• TASK OBJECTIVE
Could you retype, exactly and with no pictures, only the lines from the first line of the records below through the line that contains "satisfying than watching an outdoor couch"?

• DATA UNDER STUDY

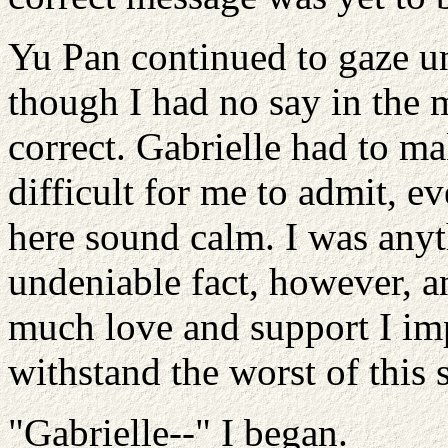
Yu Pan continued to gaze unf
though I had no say in the 
correct. Gabrielle had to m
difficult for me to admit, 
here sound calm. I was any
undeniable fact, however, a
much love and support I im
withstand the worst of this 
"Gabrielle--" I began.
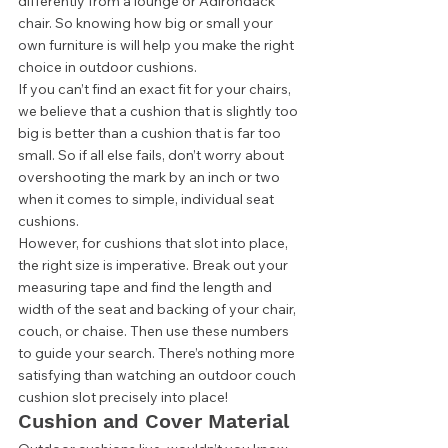
differently from a lounge or Adirondack 
chair. So knowing how big or small your 
own furniture is will help you make the right 
choice in outdoor cushions. 
If you can’t find an exact fit for your chairs, 
we believe that a cushion that is slightly too 
big is better than a cushion that is far too 
small. So if all else fails, don’t worry about 
overshooting the mark by an inch or two 
when it comes to simple, individual seat 
cushions. 
However, for cushions that slot into place, 
the right size is imperative. Break out your 
measuring tape and find the length and 
width of the seat and backing of your chair, 
couch, or chaise. Then use these numbers 
to guide your search. There’s nothing more 
satisfying than watching an outdoor couch 
cushion slot precisely into place! 
Cushion and Cover Material 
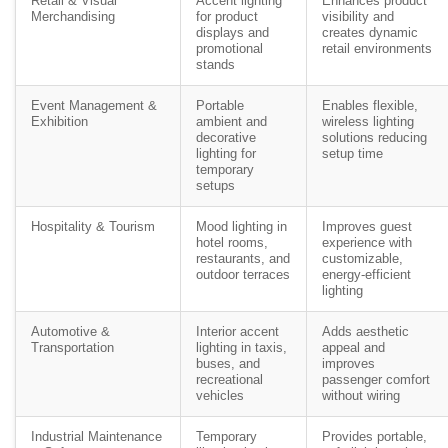
Retail & Visual
Accent lighting
Enhances product
Merchandising
for product
visibility and
displays and
creates dynamic
promotional
retail environments
stands
Event Management &
Portable
Enables flexible,
Exhibition
ambient and
wireless lighting
decorative
solutions reducing
lighting for
setup time
temporary
setups
Hospitality & Tourism
Mood lighting in
Improves guest
hotel rooms,
experience with
restaurants, and
customizable,
outdoor terraces
energy-efficient
lighting
Automotive &
Interior accent
Adds aesthetic
Transportation
lighting in taxis,
appeal and
buses, and
improves
recreational
passenger comfort
vehicles
without wiring
Industrial Maintenance
Temporary
Provides portable,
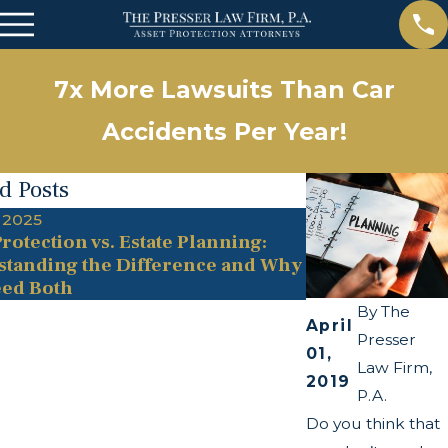
7x More Lawsuits Than Car
Accidents Per Year!
d Posts
 2025
May 13, 2025
rotection vs. Estate Planning:
The Twists and
tanding the Difference and Why
Transparency A
ed Both
By
The
April
Presser
01,
Law Firm,
2019
P.A.
Do you think that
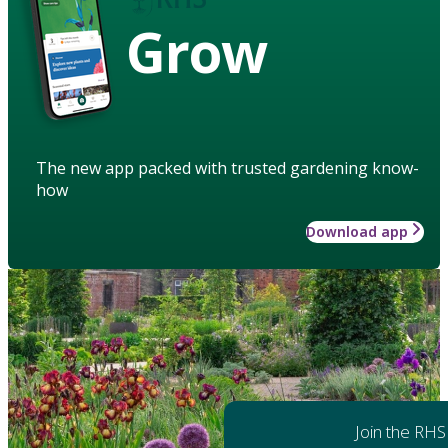
Grow
The new app packed with trusted gardening know-
how
Download app
Join the RHS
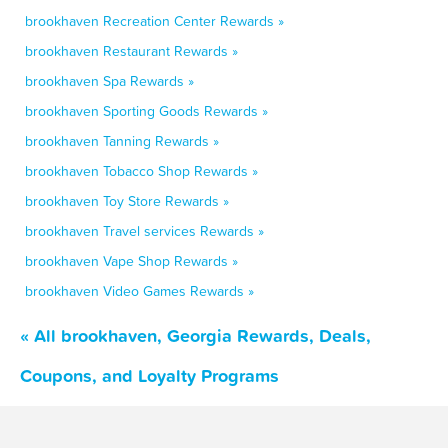
brookhaven Recreation Center Rewards »
brookhaven Restaurant Rewards »
brookhaven Spa Rewards »
brookhaven Sporting Goods Rewards »
brookhaven Tanning Rewards »
brookhaven Tobacco Shop Rewards »
brookhaven Toy Store Rewards »
brookhaven Travel services Rewards »
brookhaven Vape Shop Rewards »
brookhaven Video Games Rewards »
« All brookhaven, Georgia Rewards, Deals,
Coupons, and Loyalty Programs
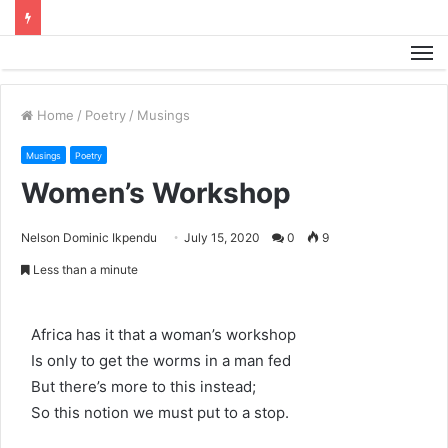
M
Home
/
Poetry
/
Musings
Musings
Poetry
Women’s Workshop
Nelson Dominic Ikpendu
July 15, 2020
0
9
Less than a minute
Africa has it that a woman’s workshop
Is only to get the worms in a man fed
But there’s more to this instead;
So this notion we must put to a stop.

• SOLVED EXERCISE
Yu Pan continued to gaze unf
though I had no say in the 
correct. Gabrielle had to m
difficult for me to admit, 
here sound calm. I was any
undeniable fact, however, a
much love and support I im
withstand the worst of this 
"Gabrielle--" I began.
differently from a lounge or Adirondack 
chair. So knowing how big or small your 
own furniture is will help you make the right 
choice in outdoor cushions. 
If you can’t find an exact fit for your chairs, 
we believe that a cushion that is slightly too 
big is better than a cushion that is far too 
small. So if all else fails, don’t worry about 
overshooting the mark by an inch or two 
when it comes to simple, individual seat 
cushions. 
However, for cushions that slot into place, 
the right size is imperative. Break out your 
measuring tape and find the length and 
width of the seat and backing of your chair, 
couch, or chaise. Then use these numbers 
to guide your search. There’s nothing more 
satisfying than watching an outdoor couch 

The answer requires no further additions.